Así que, bienquistos y pacientes lectores, atención: glosar sobre la figura de Francis Ford Coppola, el padrino de toda una pléyade de cineastas portentosos, el Dios Padre del cine americano, es un asunto muy serio. No en vano, con El Padrino, filme que catapultó su incipiente carrera hacia el estrellato, el cine estadounidense alcanzaba su mayoría de edad. Con anterioridad, las películas eran fingidas, amañadas, ingenuas, impostadas; salvo excepciones, el cine se veía reducido a un mero medio propagandístico que encomiaba sin reparo alguno la misión civilizadora llevada a cabo por EEUU a lo largo y ancho de todo el orbe, un país que, después de su contundente triunfo en la Segunda Guerra Mundial, aspiraba, por decirlo en términos gramscianos, a imponer su hegemonía en el convulso mapa geopolítico mundial.
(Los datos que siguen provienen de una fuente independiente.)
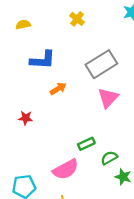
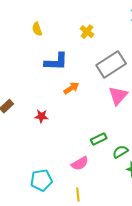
yellow cross: (77, 19) -> (87, 32), moved
yellow semicircle: (23, 25) -> (37, 29), turned -96
pink semicircle: (66, 169) -> (80, 163), size x0.7

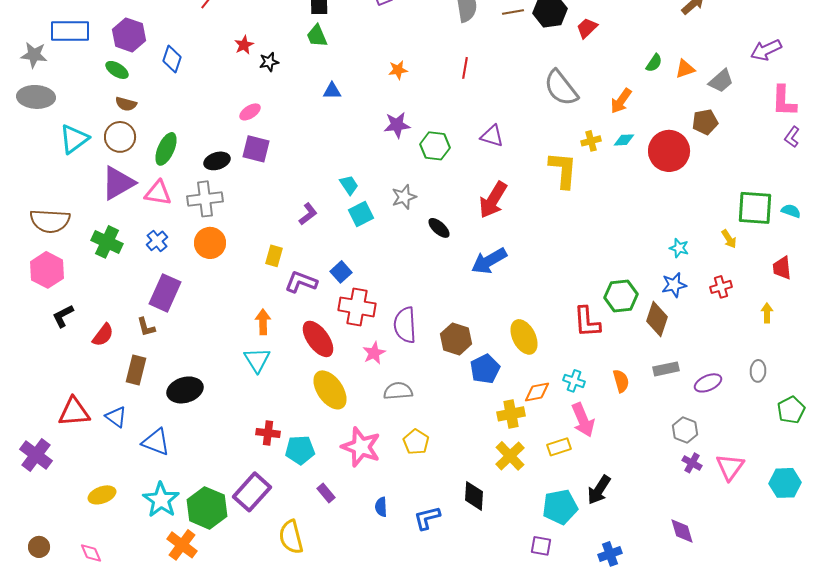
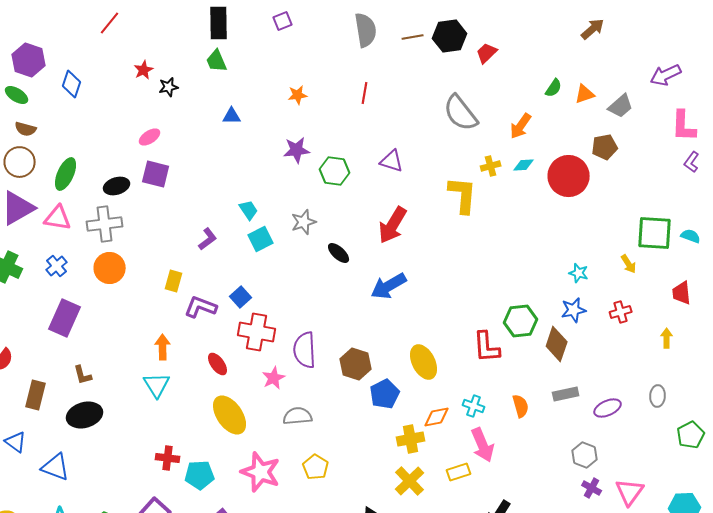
brown L-shape: (146, 327) -> (83, 375), moved
red ellipse: (318, 339) -> (218, 364), size x0.6

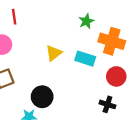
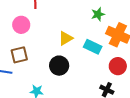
black circle: (42, 97) -> (59, 66), moved

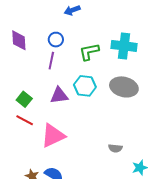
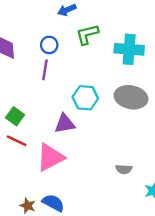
green L-shape: (89, 52) -> (87, 34), moved
purple triangle: (59, 95) -> (65, 124), moved

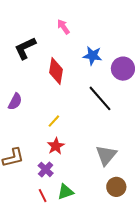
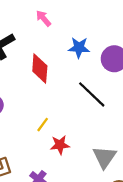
red star: (56, 146) -> (60, 145), moved, turned 30

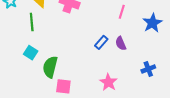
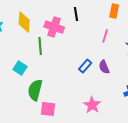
green line: (32, 22) -> (40, 46), moved
cyan square: (31, 53) -> (20, 68), moved

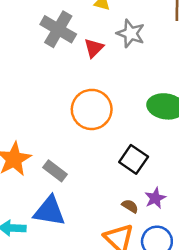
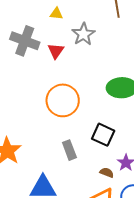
gray star: (131, 33) -> (83, 34), turned 30
gray rectangle: (55, 171) -> (69, 150), moved, turned 42

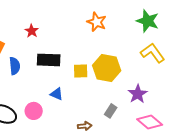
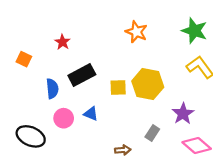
black rectangle: (49, 60) -> (82, 75), turned -30
blue semicircle: (15, 66) -> (52, 89), moved
pink circle: (34, 111) -> (64, 118), moved

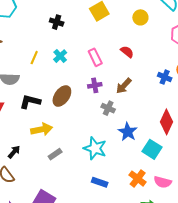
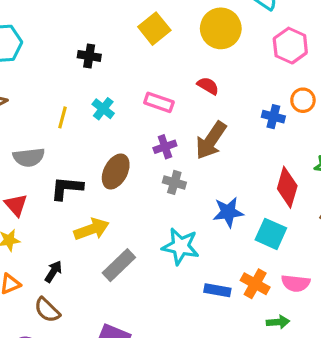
yellow circle: (140, 17) -> (221, 28), size x1.6
pink rectangle: (95, 57) -> (159, 102), turned -36
brown arrow: (124, 86) -> (211, 140), size x1.4
gray cross: (108, 108) -> (174, 182), moved
blue star: (128, 132) -> (228, 212), turned -30
gray rectangle: (55, 154) -> (119, 265), size x1.5
blue rectangle: (100, 182) -> (217, 290), moved

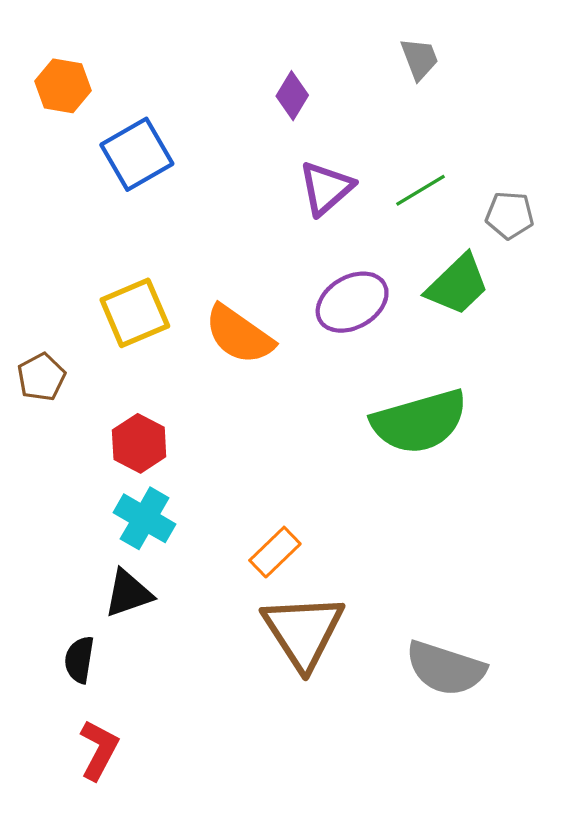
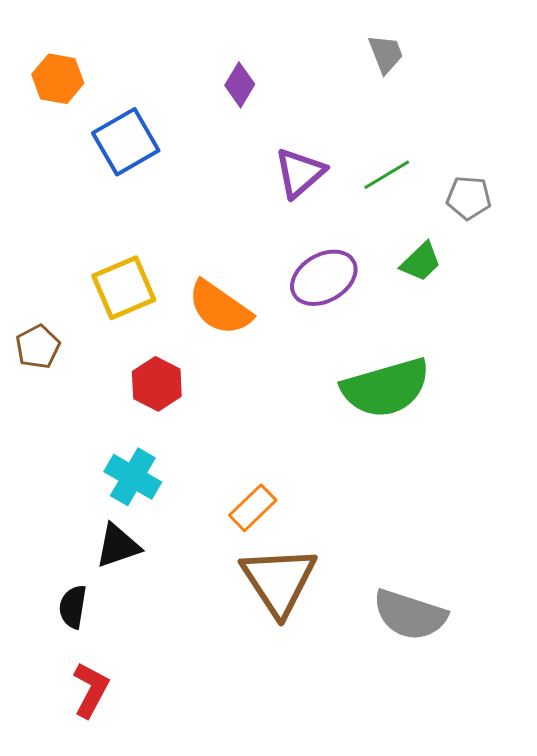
purple diamond: (292, 96) -> (240, 85), moved
green trapezoid: (458, 285) -> (421, 262), size x0.7
red hexagon: (139, 443) -> (157, 384), moved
Ahora bien, todas esas garambainas y fruslerías ideológicas fueron fulminante e incontestablemente trituradas por la legendaria saga protagonizada por la familia Corleone. Ahí, en El Padrino, el sueño americano queda despedazado, el país de la democracia, la igualdad y la libertad era, en realidad, el país de la muerte, la mafia y el crimen. El idealismo quijotesco de Michael Corleone, pipiolo convencido de las bondades de su nación, pronto trocará en un abyecto pragmatismo, un vesánico, darwinista e inapelable mandamiento de supervivencia: que se salve el más fuerte, sólo es un negocio. La década de los setenta de Coppola, quizá, constituya la cumbre del cine americano. El debate sobre quién es el mejor director de su generación queda inmediatamente resuelto: nadie ha alcanzado la solemnidad de los dos Padrinos, Apocalypse Now y La conversación. Yo defiendo, numantinamente, que el cine es la fusión perfecta de literatura, música y filosofía; si no yerro en dicha percepción, esas cuatro películas mentadas logran la citada mezcla alquímica de forma portentosa y admirable. Os voy a proponer, caros y abnegados lectores, una sugerente oferta que no podéis rechazar. Vamos a hablar de Megalópolis, el largamente ansiado proyecto de Coppola, su sueño gestado durante más de cuarenta años que hemos podido ver finalmente materializado. Dispónganse a inclinarse ante el reclinatorio, permanezcan en reverente y respetuoso silencio y todos a rezar.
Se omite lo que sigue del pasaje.